**WORK TO COMPLETE:** Search the records for the string "Nipples", and show each line where it appears.

**Items from a dataset:**
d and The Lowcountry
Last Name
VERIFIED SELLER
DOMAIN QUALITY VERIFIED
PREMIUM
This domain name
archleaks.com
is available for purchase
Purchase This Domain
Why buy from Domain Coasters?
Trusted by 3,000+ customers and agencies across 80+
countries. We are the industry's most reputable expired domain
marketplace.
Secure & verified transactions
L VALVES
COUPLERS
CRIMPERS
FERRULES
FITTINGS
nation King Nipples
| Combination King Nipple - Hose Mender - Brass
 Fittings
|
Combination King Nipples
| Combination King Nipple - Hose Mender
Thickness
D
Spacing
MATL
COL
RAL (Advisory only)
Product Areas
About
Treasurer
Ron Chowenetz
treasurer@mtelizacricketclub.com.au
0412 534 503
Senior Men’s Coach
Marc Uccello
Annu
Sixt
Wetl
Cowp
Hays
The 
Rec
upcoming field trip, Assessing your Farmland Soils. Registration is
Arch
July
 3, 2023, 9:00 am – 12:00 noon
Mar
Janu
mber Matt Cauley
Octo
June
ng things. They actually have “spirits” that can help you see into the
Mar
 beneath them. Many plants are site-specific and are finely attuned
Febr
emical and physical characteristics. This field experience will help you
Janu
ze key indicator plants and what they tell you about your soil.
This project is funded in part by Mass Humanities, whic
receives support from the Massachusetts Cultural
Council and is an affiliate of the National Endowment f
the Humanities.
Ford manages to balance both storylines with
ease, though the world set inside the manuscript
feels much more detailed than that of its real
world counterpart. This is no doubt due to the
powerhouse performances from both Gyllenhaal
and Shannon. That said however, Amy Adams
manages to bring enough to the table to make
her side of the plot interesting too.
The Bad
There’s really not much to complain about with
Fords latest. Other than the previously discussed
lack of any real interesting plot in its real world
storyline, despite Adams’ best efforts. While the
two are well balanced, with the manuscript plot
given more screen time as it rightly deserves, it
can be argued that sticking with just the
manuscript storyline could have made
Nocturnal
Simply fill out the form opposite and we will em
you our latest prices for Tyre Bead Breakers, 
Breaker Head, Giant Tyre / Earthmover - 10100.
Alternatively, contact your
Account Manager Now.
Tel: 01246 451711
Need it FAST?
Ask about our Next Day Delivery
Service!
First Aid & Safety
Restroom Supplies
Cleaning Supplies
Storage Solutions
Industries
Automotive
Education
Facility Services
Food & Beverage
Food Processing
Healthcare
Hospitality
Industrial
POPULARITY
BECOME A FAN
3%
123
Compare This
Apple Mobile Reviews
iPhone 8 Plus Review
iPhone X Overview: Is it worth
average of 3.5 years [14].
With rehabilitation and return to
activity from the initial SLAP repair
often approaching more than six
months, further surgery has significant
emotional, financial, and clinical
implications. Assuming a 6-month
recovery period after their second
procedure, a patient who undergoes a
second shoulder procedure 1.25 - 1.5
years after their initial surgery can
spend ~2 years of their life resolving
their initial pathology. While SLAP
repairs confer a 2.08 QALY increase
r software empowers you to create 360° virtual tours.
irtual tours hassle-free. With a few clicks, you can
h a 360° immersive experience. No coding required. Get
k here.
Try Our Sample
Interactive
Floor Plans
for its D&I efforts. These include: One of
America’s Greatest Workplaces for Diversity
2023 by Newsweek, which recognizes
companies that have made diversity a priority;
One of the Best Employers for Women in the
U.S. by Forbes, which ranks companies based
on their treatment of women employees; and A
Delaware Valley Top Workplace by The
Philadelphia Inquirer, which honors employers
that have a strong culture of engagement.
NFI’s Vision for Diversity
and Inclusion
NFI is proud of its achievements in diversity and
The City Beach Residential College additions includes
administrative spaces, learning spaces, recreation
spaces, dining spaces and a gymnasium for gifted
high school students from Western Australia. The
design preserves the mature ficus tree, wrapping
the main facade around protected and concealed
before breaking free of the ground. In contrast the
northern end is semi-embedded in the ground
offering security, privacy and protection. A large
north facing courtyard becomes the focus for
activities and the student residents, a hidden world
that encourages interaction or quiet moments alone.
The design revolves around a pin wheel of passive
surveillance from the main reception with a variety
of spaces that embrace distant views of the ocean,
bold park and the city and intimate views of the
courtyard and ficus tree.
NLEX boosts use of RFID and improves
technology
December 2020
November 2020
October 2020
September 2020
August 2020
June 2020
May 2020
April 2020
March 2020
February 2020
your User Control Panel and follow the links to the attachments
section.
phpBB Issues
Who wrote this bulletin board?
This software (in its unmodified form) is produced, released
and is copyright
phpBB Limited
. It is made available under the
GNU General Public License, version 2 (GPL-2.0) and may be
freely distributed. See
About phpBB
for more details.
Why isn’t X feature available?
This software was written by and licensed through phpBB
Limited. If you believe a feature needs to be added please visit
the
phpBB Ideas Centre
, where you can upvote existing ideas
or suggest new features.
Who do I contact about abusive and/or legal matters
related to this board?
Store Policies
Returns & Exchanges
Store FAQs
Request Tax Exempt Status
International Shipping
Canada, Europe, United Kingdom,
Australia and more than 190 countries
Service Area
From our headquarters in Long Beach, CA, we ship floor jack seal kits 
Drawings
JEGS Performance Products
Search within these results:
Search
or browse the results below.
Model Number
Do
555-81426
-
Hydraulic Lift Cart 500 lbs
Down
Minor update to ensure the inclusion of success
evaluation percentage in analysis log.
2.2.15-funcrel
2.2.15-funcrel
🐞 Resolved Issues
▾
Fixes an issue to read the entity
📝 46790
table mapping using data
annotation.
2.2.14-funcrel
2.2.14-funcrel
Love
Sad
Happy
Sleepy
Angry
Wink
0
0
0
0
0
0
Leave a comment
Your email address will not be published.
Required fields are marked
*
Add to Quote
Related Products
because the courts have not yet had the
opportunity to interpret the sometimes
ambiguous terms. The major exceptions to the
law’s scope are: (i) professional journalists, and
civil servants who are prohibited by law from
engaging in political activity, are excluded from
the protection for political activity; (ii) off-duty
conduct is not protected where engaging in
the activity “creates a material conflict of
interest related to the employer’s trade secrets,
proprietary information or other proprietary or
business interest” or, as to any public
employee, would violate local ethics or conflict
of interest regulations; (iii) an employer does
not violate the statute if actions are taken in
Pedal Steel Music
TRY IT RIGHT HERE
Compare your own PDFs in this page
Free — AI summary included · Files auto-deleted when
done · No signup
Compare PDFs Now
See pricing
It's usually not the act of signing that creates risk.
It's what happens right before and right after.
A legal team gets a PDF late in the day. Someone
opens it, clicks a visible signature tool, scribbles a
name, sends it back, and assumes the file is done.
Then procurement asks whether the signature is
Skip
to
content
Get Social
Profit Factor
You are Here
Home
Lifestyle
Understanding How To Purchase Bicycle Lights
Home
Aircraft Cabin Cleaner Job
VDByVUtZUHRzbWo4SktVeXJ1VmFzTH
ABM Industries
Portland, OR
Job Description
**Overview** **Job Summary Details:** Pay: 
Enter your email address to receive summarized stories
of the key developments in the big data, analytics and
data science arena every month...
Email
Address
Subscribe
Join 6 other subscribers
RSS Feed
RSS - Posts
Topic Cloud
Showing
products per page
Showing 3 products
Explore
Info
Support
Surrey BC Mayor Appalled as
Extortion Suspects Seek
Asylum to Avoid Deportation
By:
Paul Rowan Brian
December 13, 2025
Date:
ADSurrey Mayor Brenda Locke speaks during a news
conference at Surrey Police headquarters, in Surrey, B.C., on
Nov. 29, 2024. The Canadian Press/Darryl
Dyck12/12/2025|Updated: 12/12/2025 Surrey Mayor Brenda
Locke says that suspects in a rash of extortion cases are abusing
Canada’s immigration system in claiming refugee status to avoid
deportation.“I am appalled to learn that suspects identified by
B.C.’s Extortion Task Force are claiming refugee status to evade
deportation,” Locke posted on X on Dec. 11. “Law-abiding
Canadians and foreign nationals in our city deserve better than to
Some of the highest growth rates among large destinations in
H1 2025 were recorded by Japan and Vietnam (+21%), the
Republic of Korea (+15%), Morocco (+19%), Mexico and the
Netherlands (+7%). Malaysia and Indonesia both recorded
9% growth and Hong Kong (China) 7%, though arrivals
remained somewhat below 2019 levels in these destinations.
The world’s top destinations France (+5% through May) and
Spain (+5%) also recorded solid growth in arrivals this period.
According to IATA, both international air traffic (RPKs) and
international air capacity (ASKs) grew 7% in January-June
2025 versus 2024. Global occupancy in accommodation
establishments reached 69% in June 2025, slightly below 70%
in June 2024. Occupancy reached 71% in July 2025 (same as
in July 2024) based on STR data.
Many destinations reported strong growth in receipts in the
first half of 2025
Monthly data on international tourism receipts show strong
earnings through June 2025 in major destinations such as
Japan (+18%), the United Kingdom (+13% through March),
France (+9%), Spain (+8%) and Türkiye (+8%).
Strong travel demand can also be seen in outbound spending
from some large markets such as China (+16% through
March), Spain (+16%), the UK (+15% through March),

**SOLUTION FOR THIS PROBLEM:**
nation King Nipples
Combination King Nipples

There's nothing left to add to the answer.